In a similar fashion to before, it was decided to create a "simple" real-life dataset.
The clean images (targets) were still created in the same way; however, instead of using inputs from the real dataset,
we created an input image by manually adding in stripes using TomoPhantom.
Using this method meant that the only difference between inputs and targets was the artifacts; the network didn't
have any noise to interfere with its inpainting.
[1] D. Kazantsev et al. 2018, TomoPhantom, a software package to generate 2D-4D analytical phantoms for CT image reconstruction algorithm benchmarks, Software X, Volume 7, January–June 2018, Pages 150–155
[2] I. Goodfellow et al. 2014, Generative Adversarial Nets, Advances in Neural Information Processing Systems (NIPS 2014), pp. 2672-2680
[3] Ronneberger, O., Fischer, P. and Brox, T., 2015, October. U-net: Convolutional networks for biomedical image segmentation. In International Conference on Medical image computing and computer-assisted intervention (pp. 234-241). Springer, Cham.
[4] Mirza, M. and Osindero, S., 2014. Conditional generative adversarial nets. arXiv preprint arXiv:1411.1784
[5] Isola, P., Zhu, J.Y., Zhou, T. and Efros, A.A., 2017. Image-to-image translation with conditional adversarial networks. In Proceedings of the IEEE conference on computer vision and pattern recognition (pp. 1125-1134).
[6] Ghani, M.U. and Karl, W.C., 2019. Fast enhanced CT metal artifact reduction using data domain deep learning.

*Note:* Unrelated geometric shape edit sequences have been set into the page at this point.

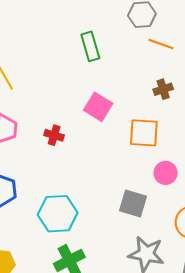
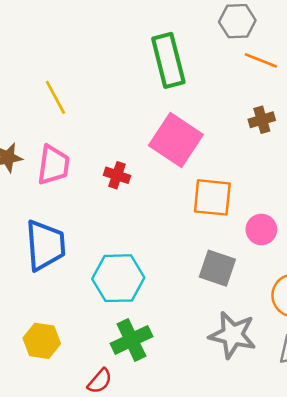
green rectangle: (90, 46) -> (168, 60), size x1.4
pink square: (98, 107) -> (176, 140), size x1.4
orange square: (144, 133) -> (212, 197), moved

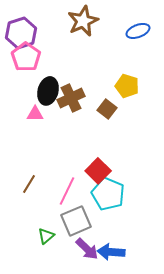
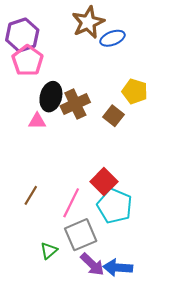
blue ellipse: (138, 31) -> (112, 38), moved

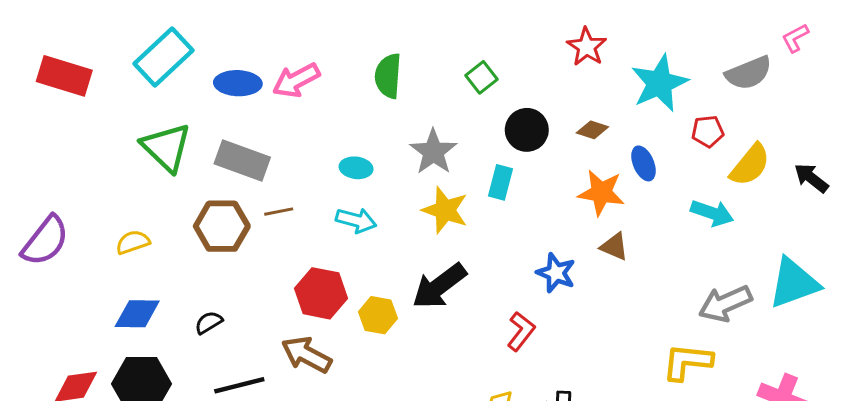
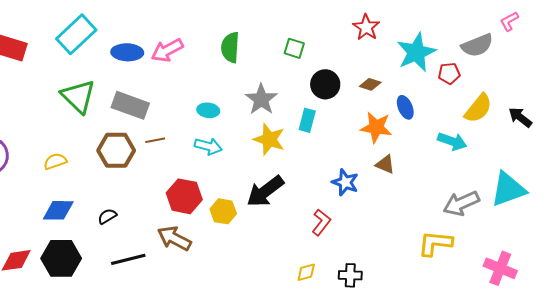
green square: (482, 77) -> (294, 48), turned -35
red pentagon: (708, 131) -> (449, 73), moved

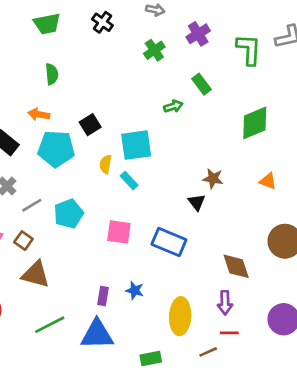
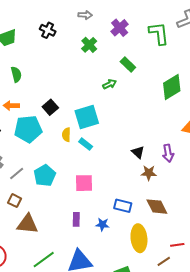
brown star: (213, 179) -> (149, 173), moved
blue rectangle: (169, 242) -> (123, 206), moved, size x0.7
brown diamond: (236, 266) -> (157, 207), moved
purple rectangle: (103, 296) -> (76, 219), moved
purple arrow: (225, 303) -> (168, 153), moved

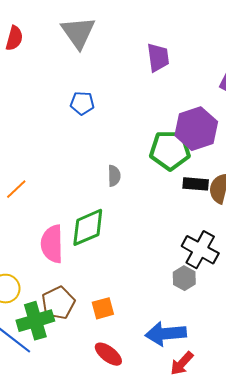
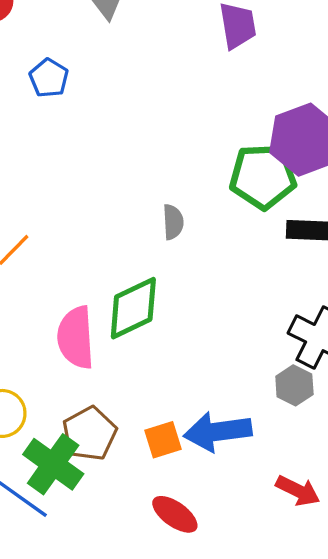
blue pentagon: (82, 103) -> (49, 78), moved, turned 30
green cross: (35, 321) -> (53, 464), turned -36
blue arrow: (166, 334) -> (218, 432), moved
red arrow: (182, 363) -> (298, 491), moved, turned -104

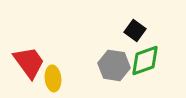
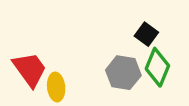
green diamond: (145, 60) -> (157, 67), turned -48

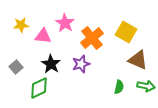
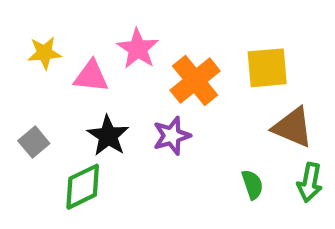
yellow square: (126, 32) -> (267, 68), turned -35
green arrow: (146, 86) -> (310, 182), turned 90
green semicircle: (119, 87) -> (252, 185), turned -32

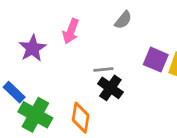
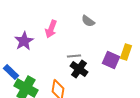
gray semicircle: (123, 20) -> (88, 21), turned 88
purple square: (156, 60) -> (111, 60), moved

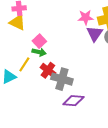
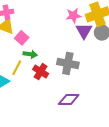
pink square: (39, 41) -> (22, 38), moved
gray cross: (62, 79) -> (68, 63), moved

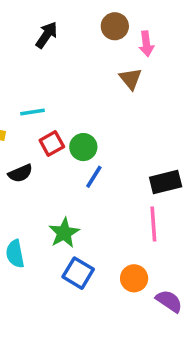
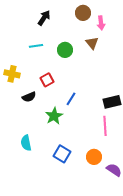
cyan line: (33, 112) -> (36, 46), moved
green circle: (83, 147) -> (65, 50), moved
green star: (64, 233) -> (54, 116), moved

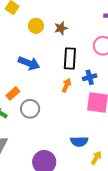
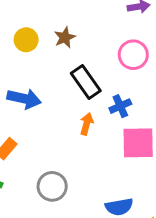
black rectangle: (70, 59) -> (86, 82), turned -30
gray circle: (30, 109) -> (52, 186), moved

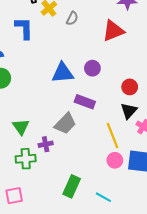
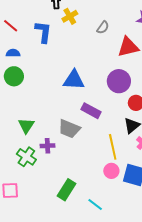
gray semicircle: (72, 18) -> (103, 27), moved
purple circle: (92, 68) -> (119, 81), moved, size x1.5
gray trapezoid: (65, 123) -> (69, 129), turned 60
green cross: (26, 159) -> (26, 157), turned 30

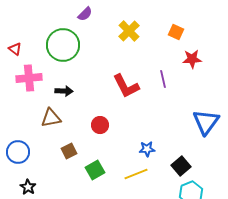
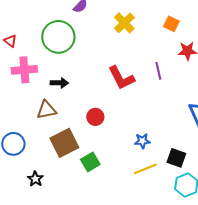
brown square: (69, 151) -> (64, 143), size x1.8
black square: (181, 166) -> (176, 158), turned -30
yellow line: (136, 174) -> (145, 169), moved
black star: (28, 187) -> (35, 179), moved

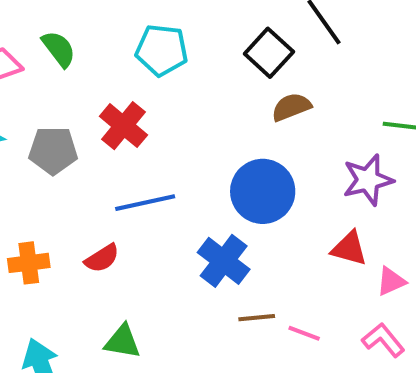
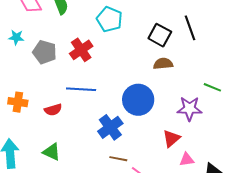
black square: (269, 53) -> (160, 35), turned -30
red triangle: (349, 248) -> (171, 138), turned 48

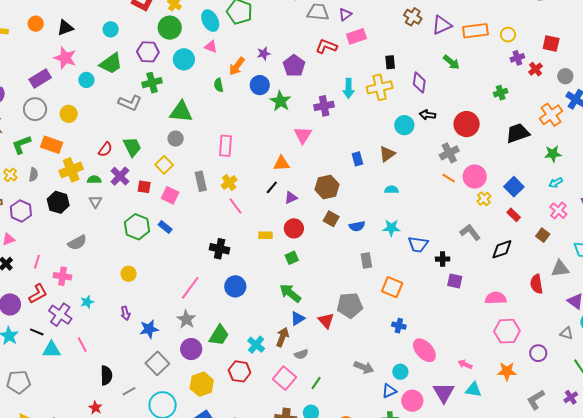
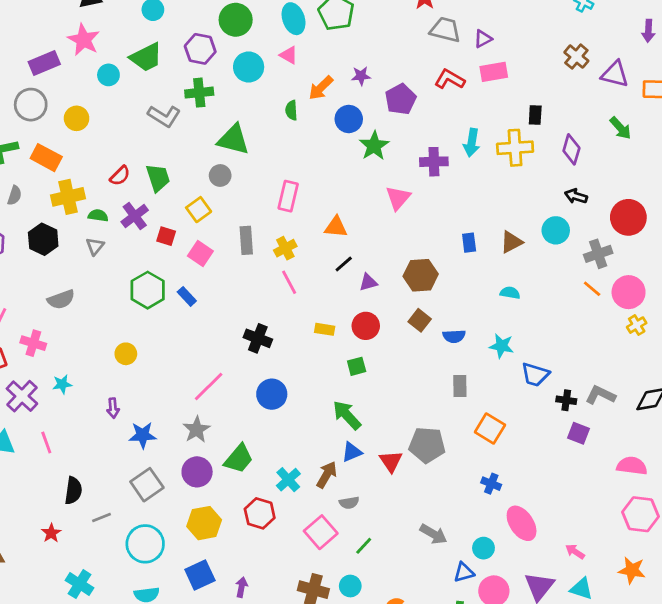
purple triangle: (442, 25) -> (615, 74), turned 30
cyan circle: (404, 125) -> (556, 230), moved
orange triangle: (281, 163) -> (336, 227), moved
gray L-shape: (470, 232) -> (600, 395), moved, turned -35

IEEE Transactions on Computational Imaging, 6, pp.181-193.
[7] Vo, N.T., Atwood, R.C. and Drakopoulos, M., 2018. Superior techniques for eliminating ring artifacts in X-ray micro-tomography. Optics express, 26(22), pp.28396-28412.
[8] Ashrafuzzaman, A.N.M., Lee, S.Y. and Hasan, M.K., 2011. A self-adaptive approach for the detection and correction of stripes in the sinogram: suppression of ring artifacts in CT imaging. EURASIP Journal on Advances in Signal Processing, 2011, pp.1-13.